A brief outage early on Saturday morning plagued Google services such as Gmail, Calendar, sites and groups, its dashboard has revealed.
At 1.37am, on Saturday morning local time, the Internet giant said it was aware that a problem with several of its services affected a significant subset of users. SA's time zone meant critical services were not disrupted locally.
Google said affected users were not able to access Gmail, and were seeing error messages and/or other unexpected behaviour. Similar issues occurred with other apps such as documents, Calendar, Google sites, Google groups and admin console.
Most of the services were restored a minute later and the rest of the system was up four minutes later. Google is not commenting on the cause of the issue.
Under its business service level agreement, which covers apps such as Gmail and Calendar, the Web interface will be operational and available to customers at least 99.9% of the time in any calendar month. If this is not met, customers get credits.
GoSquared, an analytics company, noted the outage led to a 40% drop in the number of page views going into its real-time tracking. "That's huge. As Internet users, our reliance on google.com being up is huge.
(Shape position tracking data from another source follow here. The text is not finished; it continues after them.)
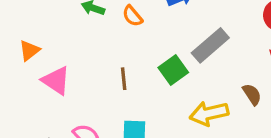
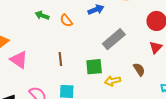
green square: (173, 70) -> (94, 67), moved, turned 30
yellow arrow: (209, 113) -> (113, 81), size x0.7

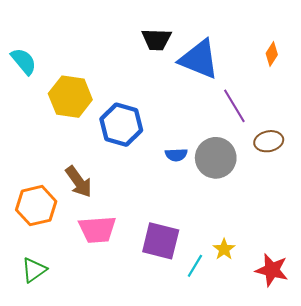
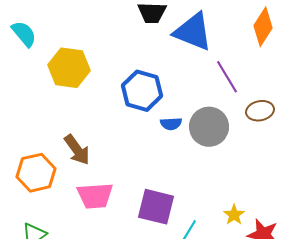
orange diamond: (272, 54) -> (263, 27), size x1.6
blue hexagon: (121, 125) -> (142, 91), moved
yellow star: (224, 249) -> (234, 215), moved

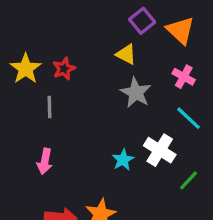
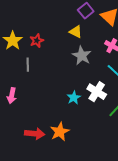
pink arrow: (45, 161) -> (12, 96), moved

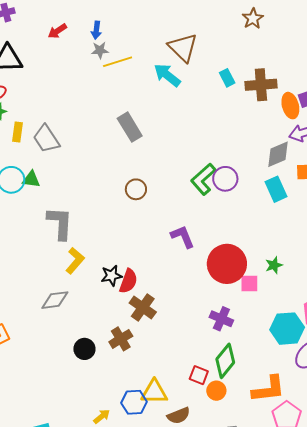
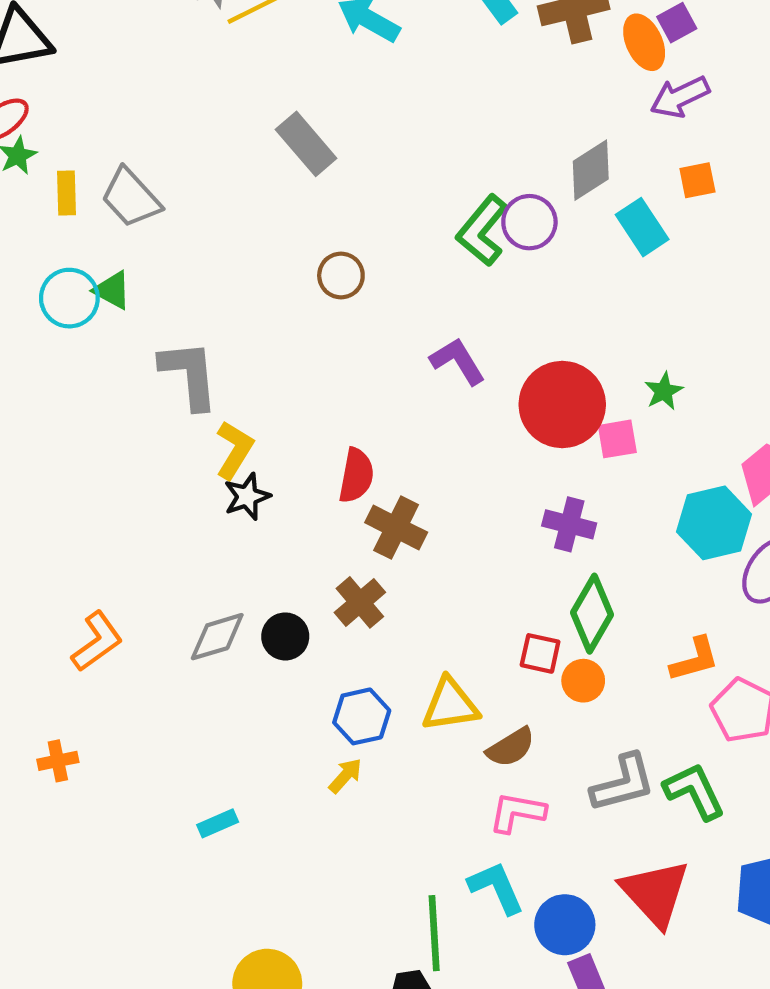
gray diamond: (278, 154) -> (591, 170), moved
green triangle: (31, 179) -> (112, 290), turned 30
black star: (112, 276) -> (247, 497), moved
gray diamond: (55, 300) -> (217, 637), moved
orange L-shape: (268, 389) -> (695, 659), size x0.7
blue hexagon: (134, 402) -> (362, 716), moved

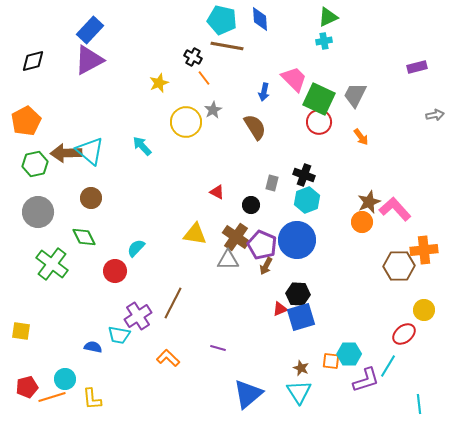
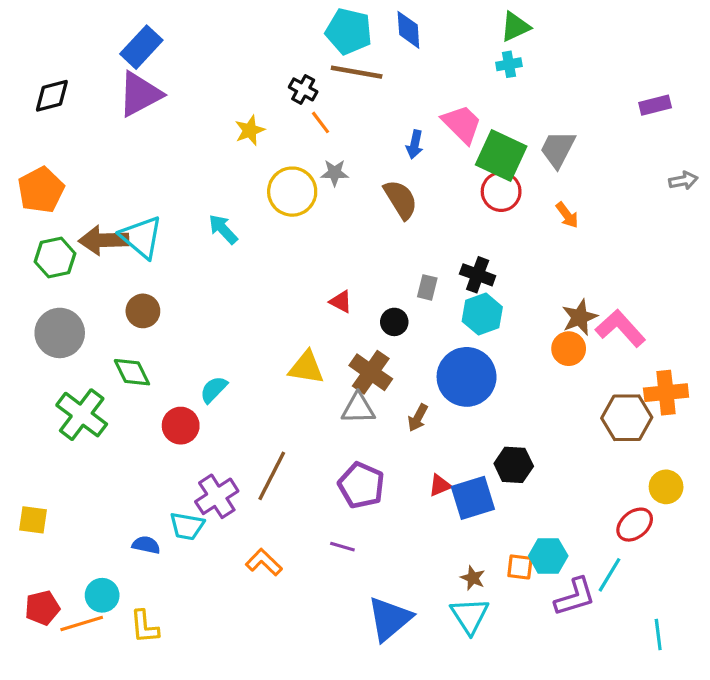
gray star: (213, 110) -> (335, 173), turned 30
purple pentagon: (262, 245) -> (361, 485), moved
black hexagon: (298, 294) -> (514, 465), moved

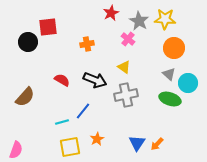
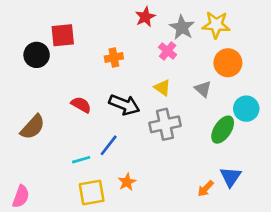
gray triangle: (169, 74) -> (203, 89), moved
green ellipse: (170, 99) -> (223, 130), turned -75
blue triangle: (137, 143) -> (231, 177), moved

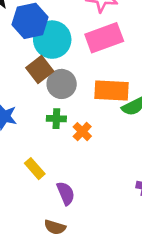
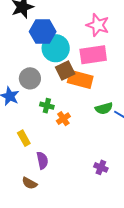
brown square: (40, 69) -> (65, 71), moved
gray circle: (62, 84) -> (30, 78), moved
orange rectangle: (112, 91) -> (80, 79), moved

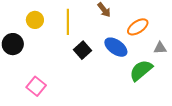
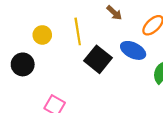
black square: (82, 50) -> (98, 59), size x1.4

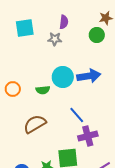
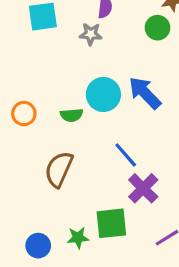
blue arrow: (89, 76) -> (145, 93), turned -125
brown semicircle: (35, 124) -> (59, 169), turned -35
purple cross: (88, 136) -> (143, 188), turned -30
It's also of note that page views spiked shortly afterwards, as users managed to get to their destination."
Swift Consulting founder and tech analyst Liron Segev says as so many services were affected, the issue is likely to have happened at the core of its infrastructure as Google is built on a decentralised model.
Segev notes that had it happened during working hours on Friday in SA, as it did with other parts of the world, critical services such as mail and calendar would have been briefly down. "For something to go that wrong across the world, it's got to be serious."